# Viking Cookware



## missyjean (Nov 5, 2009)

Can anyone give me their review of this line?

I am considering Mauviel but there are no stores which sell the SS and it is hard to make a decision based on internet images.

I am also considering the All Clad but am a little discouraged at the bad reviews their customer service is getting

Alton Brown recommends AC but said Viking is a little better

My husband and I want to give each other a set, our last set, so I have to make a wise choice

BTW, I am still using my Farberware all-clad SS from 1970 (from my first marriage) and it looks as new as my 1 Emerilware saucepan I bought last year

Thanks to everyone who replies


----------



## pazzo (Sep 10, 2009)

Costco seems to sell Mauviel SS.


----------



## ed buchanan (May 29, 2006)

Go to a restaurant supply co. and look at their cookware .It may cost a few $ more but its really heavy duty. I have had my heavy alum. wearevers for over 40 years and they are still great. and clean easy and still shine.


----------



## mezzaluna (Aug 29, 2000)

Forgive me, Ed, but I'm an advocate for stainless steel over aluminum. 

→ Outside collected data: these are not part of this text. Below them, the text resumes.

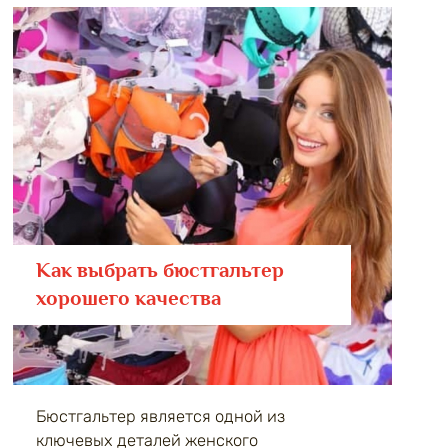
Как выбрать бюстгальтер
хорошего качества
Бюстгальтер является одной из
ключевых деталей женского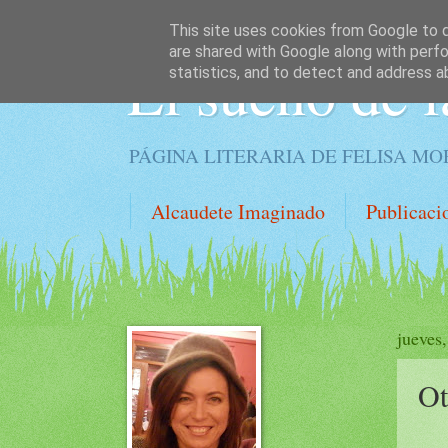
This site uses cookies from Google to de
are shared with Google along with perfo
El sueño de l
statistics, and to detect and address a
PÁGINA LITERARIA DE FELISA M
Alcaudete Imaginado
Publicaci
jueves
Ot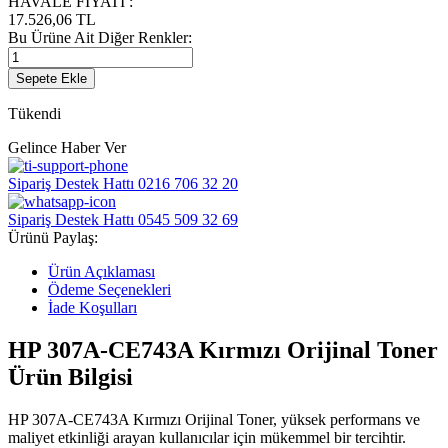
HAVALE FİYATI
:
17.526,06
TL
Bu Ürüne Ait Diğer Renkler:
Sepete Ekle
Tükendi
Gelince Haber Ver
Sipariş Destek Hattı
0216 706 32 20
Sipariş Destek Hattı
0545 509 32 69
Ürünü Paylaş:
Ürün Açıklaması
Ödeme Seçenekleri
İade Koşulları
HP 307A-CE743A Kırmızı Orijinal Toner
Ürün Bilgisi
HP 307A-CE743A Kırmızı Orijinal Toner, yüksek performans ve
maliyet etkinliği arayan kullanıcılar için mükemmel bir tercihtir.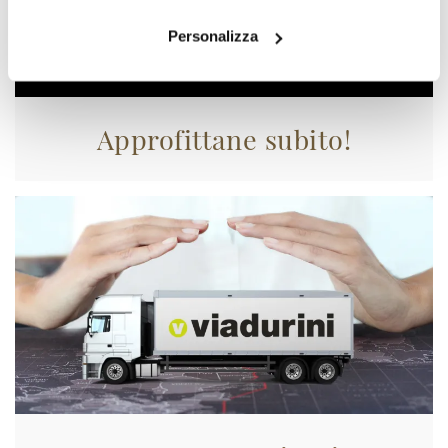
Personalizza
Approfittane subito!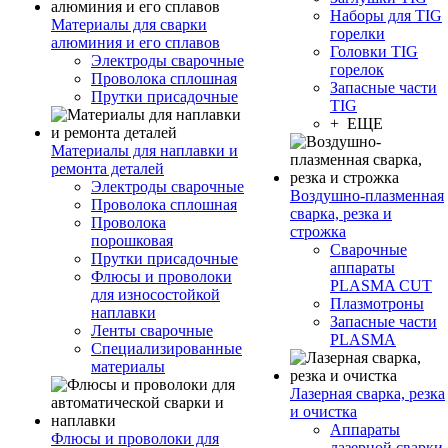
Наборы для TIG
Материалы для сварки
горелки
алюминия и его сплавов
Головки TIG
Электроды сварочные
горелок
Проволока сплошная
Запасные части
Прутки присадочные
TIG
+ ЕЩЕ
Материалы для наплавки и
ремонта деталей
Электроды сварочные
Воздушно-плазменная
Проволока сплошная
сварка, резка и
Проволока
строжка
порошковая
Сварочные
Прутки присадочные
аппараты
Флюсы и проволоки
PLASMA CUT
для износостойкой
Плазмотроны
наплавки
Запасные части
Ленты сварочные
PLASMA
Специализированные
материалы
Лазерная сварка, резка
и очистка
Аппараты
Флюсы и проволоки для
лазерной сварки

I had Wearever restaurant grade pans and they weren't nice to me at all- uneven heating, difficult to clean, reactive to acids. I got one of their non-stick pans and it didn't hold up. All were bought at restaurant supply houses.


----------



## missyjean (Nov 5, 2009)

They do but the stores in my vicinity do not stock it. I would have to order from their website and pay for it, have it shipped to my home just to see it.

I know they are great as far as returns go, though

The line of Mauviel carried by Costco is not the 7 ply, though. I am considering the m'Cook line

A store near me carries the copper line. It is very heavy. Do you think the SS would be just as heavy to lift?


----------



## missyjean (Nov 5, 2009)

Thanks Ed. That is an interesting site. I can see having 1 or 2 pieces of the Extrema, definitely. 

But I still want a set of SS

My 40 year old Farberware is like brand new. It is ss with clad aluminum

I am giving that set to one of my children as it was the set I used when their father was alive

For myself and my husband now, I want to get a new set and go seriously into cooking.


----------